Variety of species that exist in a place or region. It can encompass all living species, from microorganisms to plants and vertebrate animals, or it may include only a group of species of interest in a particular study. It is typically measured as the number of different species and their relative quantity in a given area. This measurement is known as species richness. Examples of species diversity are the species richness of monkeys in Brazil, the species richness of orchids in Costa Rica, or the species richness of birds in the Dominican Republic.

Another way of measuring species diversity is through the use of an indicator called "taxonomic diversity," which takes into account the relationship between certain species and others. For example, a tropical cloud forest with 10 species of orchids and zero species of bromeliads is less wealthy than a similar forest that has five species of orchids and five species of bromeliads, as it represents greater taxonomic diversity.
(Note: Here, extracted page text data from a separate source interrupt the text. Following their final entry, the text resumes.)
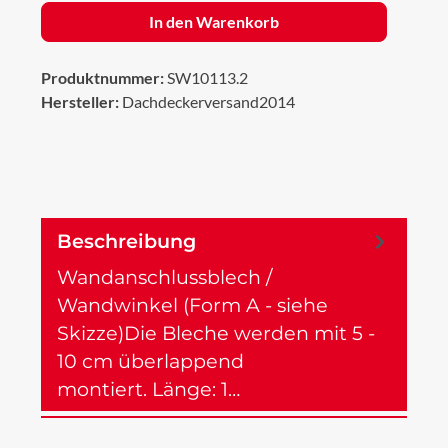
In den Warenkorb
Produktnummer:
SW10113.2
Hersteller:
Dachdeckerversand2014
Beschreibung
Wandanschlussblech /
Wandwinkel (Form A - siehe
Skizze)Die Bleche werden mit 5 -
10 cm überlappend
montiert. Länge: 1…
Mehr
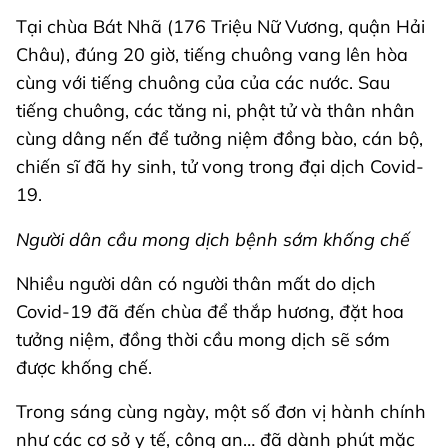
Tại chùa Bát Nhã (176 Triệu Nữ Vương, quận Hải
Châu), đúng 20 giờ, tiếng chuông vang lên hòa
cùng với tiếng chuông của của các nước. Sau
tiếng chuông, các tăng ni, phật tử và thân nhân
cùng dâng nến để tưởng niệm đồng bào, cán bộ,
chiến sĩ đã hy sinh, tử vong trong đại dịch Covid-
19.
Người dân cầu mong dịch bệnh sớm khống chế
Nhiều người dân có người thân mất do dịch
Covid-19 đã đến chùa để thắp hương, đặt hoa
tưởng niệm, đồng thời cầu mong dịch sẽ sớm
được khống chế.
Trong sáng cùng ngày, một số đơn vị hành chính
như các cơ sở y tế, công an… đã dành phút mặc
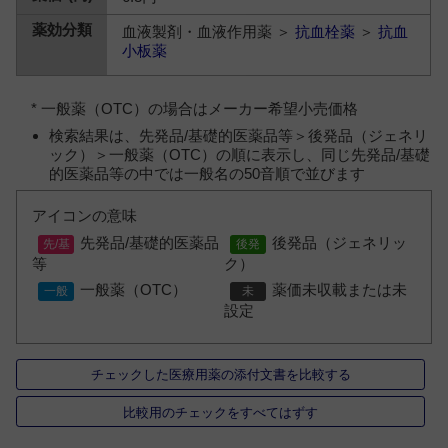
血液製剤・血液作用薬 ＞
抗血栓薬
＞
抗血
小板薬
* 一般薬（OTC）の場合はメーカー希望小売価格
検索結果は、先発品/基礎的医薬品等＞後発品（ジェネリ
ック）＞一般薬（OTC）の順に表示し、同じ先発品/基礎
的医薬品等の中では一般名の50音順で並びます
アイコンの意味
先発品/基礎的医薬品
後発品（ジェネリッ
等
ク）
一般薬（OTC）
薬価未収載または未
設定
チェックした医療用薬の添付文書を比較する
比較用のチェックをすべてはずす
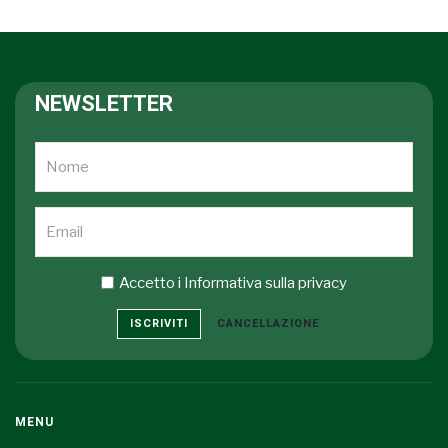
NEWSLETTER
Accetto i
Informativa sulla privacy
ISCRIVITI
CANCELLAZIONE
MENU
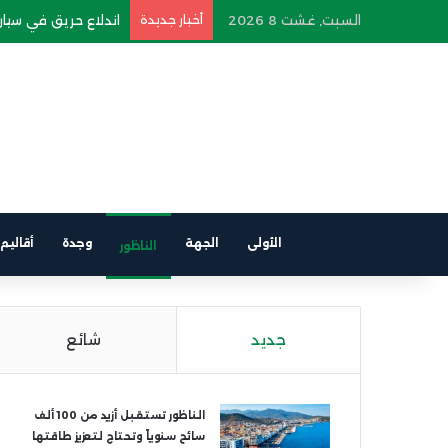
السبت, غشت 8 2026
أخبار جديدة
اندلاع حريق في سيارة
الأولى
الجهة
وجدة
أقاليم
الناظور
جديد
شائع
الناظور تستقبل أزيد من 100 ألف
سائح سنوياً وتحتاج لتعزيز طاقتها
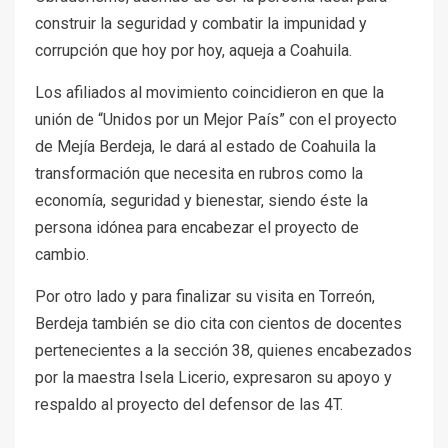
construir la seguridad y combatir la impunidad y
corrupción que hoy por hoy, aqueja a Coahuila.
Los afiliados al movimiento coincidieron en que la
unión de “Unidos por un Mejor País” con el proyecto
de Mejía Berdeja, le dará al estado de Coahuila la
transformación que necesita en rubros como la
economía, seguridad y bienestar, siendo éste la
persona idónea para encabezar el proyecto de
cambio.
Por otro lado y para finalizar su visita en Torreón,
Berdeja también se dio cita con cientos de docentes
pertenecientes a la sección 38, quienes encabezados
por la maestra Isela Licerio, expresaron su apoyo y
respaldo al proyecto del defensor de las 4T.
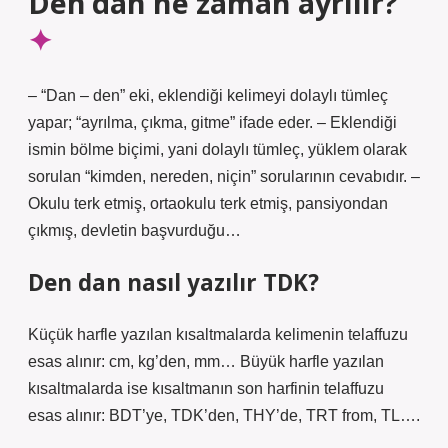
Den’dan ne zaman ayrılır?
– “Dan – den” eki, eklendiği kelimeyi dolaylı tümleç
yapar; “ayrılma, çıkma, gitme” ifade eder. – Eklendiği
ismin bölme biçimi, yani dolaylı tümleç, yüklem olarak
sorulan “kimden, nereden, niçin” sorularının cevabıdır. –
Okulu terk etmiş, ortaokulu terk etmiş, pansiyondan
çıkmış, devletin başvurduğu…
Den dan nasıl yazılır TDK?
Küçük harfle yazılan kısaltmalarda kelimenin telaffuzu
esas alınır: cm, kg’den, mm… Büyük harfle yazılan
kısaltmalarda ise kısaltmanın son harfinin telaffuzu
esas alınır: BDT’ye, TDK’den, THY’de, TRT from, TL….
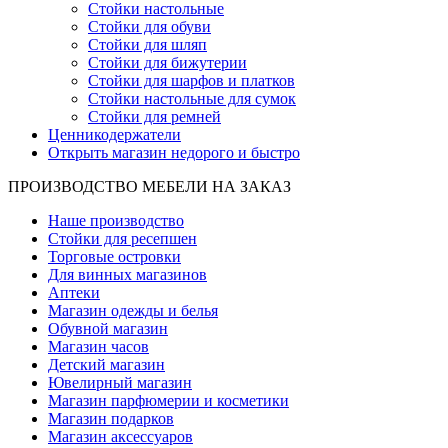
Стойки настольные
Стойки для обуви
Стойки для шляп
Стойки для бижутерии
Стойки для шарфов и платков
Стойки настольные для сумок
Стойки для ремней
Ценникодержатели
Открыть магазин недорого и быстро
ПРОИЗВОДСТВО МЕБЕЛИ НА ЗАКАЗ
Наше производство
Стойки для ресепшен
Торговые островки
Для винных магазинов
Аптеки
Магазин одежды и белья
Обувной магазин
Магазин часов
Детский магазин
Ювелирный магазин
Магазин парфюмерии и косметики
Магазин подарков
Магазин аксессуаров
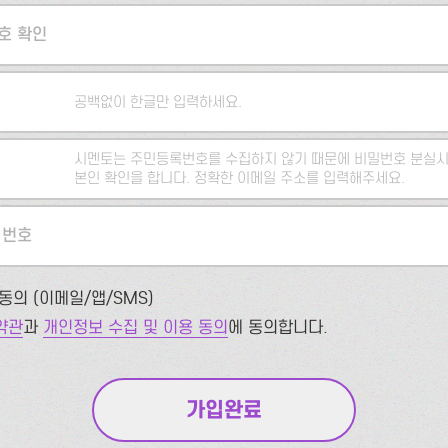
호 확인
공백없이 한글만 입력하세요.
시멘토는 주민등록번호를 수집하지 않기 때문에 비밀번호 분실시
본인 확인을 합니다. 정확한 이메일 주소를 입력해주세요.
 번호
동의 (이메일/앱/SMS)
약관
과
개인정보 수집 및 이용 동의
에 동의합니다.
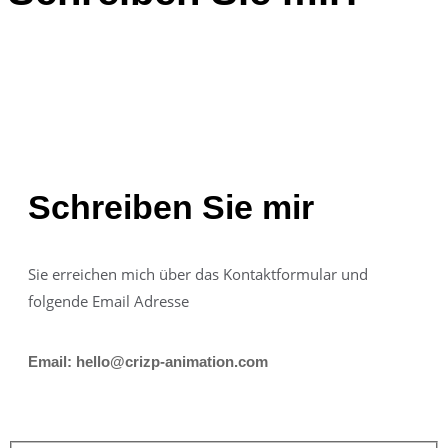
Schreiben Sie mir
Sie erreichen mich über das Kontaktformular und
folgende Email Adresse
Email: hello@crizp-animation.com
It is also important to mention the existence of diversity indices developed by scientists that take into account other parameters, such as the relative abundance of species. Such indices assign a higher value when there are more individuals of a species per area unit. It is considered that a forest with a greater number of trees belonging to a specific species - for example, a species of pine tree - is richer than an area of equal size but with a smaller number of individuals of the same species.

Currently, most scientists estimate that there are some 33 million species in the world, although we only know of about 10%, and no more than 1.4 million have been formally described by taxonomists and have a scientific name registered in official literature.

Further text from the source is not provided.